Helen’in mitolojik güzelliği ve
Truva’dan gelen Paris’in onursuzca davranışları alt metinde eleştiriliyor.
Paris, Truva ve aslında İyonya(Anadolu)’nın Sparta ve aslında Helenistan
medeniyetindeki aşağı konumunu simgeliyor. Filmde ve Homerosun destanında
tasvir edilern güzelliğin ve Paris’in düştüğü hatadan kaynaklanan savaşın
getirdiği uğursuzluğun nedenselliği üzerinde durulmuyor. Bu nokta biraz izleyiciye
bırakılıyor. Ancak alt metinde kast edilenin Yunan medeniyeti karşısında doğulu
olan bir toplumun gafleti olduğu çok açıktır. Truva doğulu olması nedeniyle
zaten baştan kaybetmiştir. Doğulu/Batılı kavgasının en destansı ifadesi olan
Truva savaşının bu ilk epik uyarlaması olan “Helen of Troy” filmi bütün
önyargılı bakış açısına rağmen izlenmeye değer.
Film hakkında bir ayrıntı detay
daha filmde Helen rolünü oynayan Rossana Podesta’nın küçük yardımcısı Andraste
rolünde genç Brigitte Bardot’uyu görmek de bir hayli heyecan verici.
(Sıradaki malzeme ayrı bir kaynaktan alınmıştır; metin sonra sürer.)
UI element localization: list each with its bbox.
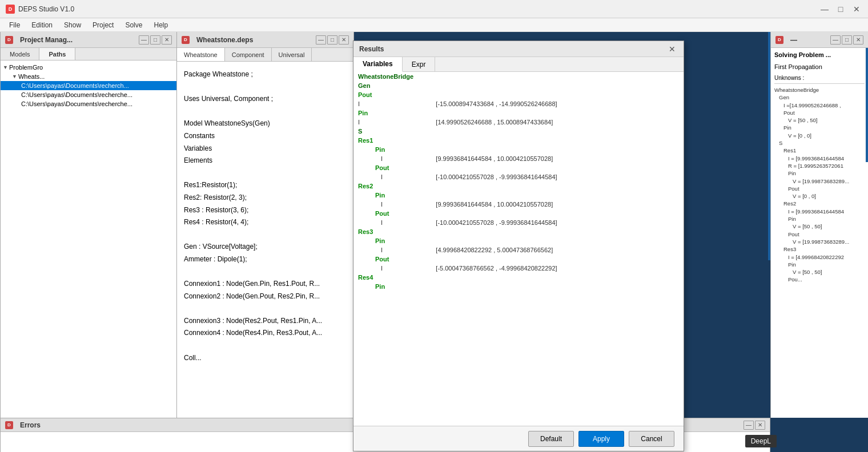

Bardot
kariyerinin başlarında gözlendiği bu filmde küçük bir rol kapmış ve perdede
kendi aksini gözlemleyebilmiştir. Bardot daha sonra dünyanın büyük bir ilgisine
mazhar olacak, sinemada kadın cinselliğinin tanrısal bir ifadesi olacaktır.
Filmde ve Homores’un İlyada’sınndaki Helen’in büyüleyici güzelliği yanında
Bardot bir hizmetçi kız rolüyle de olsa kendisini hissettirmeyi bilmiştir.
Spartacus
The Alamo
Hollywood sinemasının unutulmaz
asker karakter oyuncusu John Wayne tarafından yönetilip, oynanan bu tarihi film
Texas tarihine bir bakış atmaktadır. Amerikan devrimi ardından Meksikalı
devrimcilerin de İspanyol sömürge yönetimine ayaklanmasıyla Kuzey Amerika’daki
son komprador yönetimler de yıkılmaya başlamıştı. Texas bu dönemde hem İspanyol
valilerine hem de Meksika devletine karşı bağımsızlığını kazanır. 1824
anayasası çerçevesinde Orta ve Kuzey Amerika kıtalarında büyük birlik kuran ilk
Meksika devleti Texas’taki devrimcilerle karşı karşıya gelir. Teksaslılar
Meksika birliğine katılmazlar. Mücadele dönemi de böylece başlamıştır.
Lawrence of Arabia
İngiliz istihbaratının sinsiliği
ve iş bitiriciliği dillere destandır. İngiliz insanının kurnaz zekâsıyla,
diplomasinin ve siyasetinin kurnaz oyunlarıyla sömürge sonrası yeni dünyada
İngiliz ticari çıkarlarının devamı için yerli işbirlikçileri nasıl elde
ettikleri dilden dile geçmiştir. İngiliz gizli ajanlarının dünyanın dört bir
yanında Kraliçe ve yüksek İngiliz çıkarlarının yılmaz savunucuları olarak
verdikleri akıl dolu oyunlar romanlara, kitaplara ve filmlere sığmaz olmuştur.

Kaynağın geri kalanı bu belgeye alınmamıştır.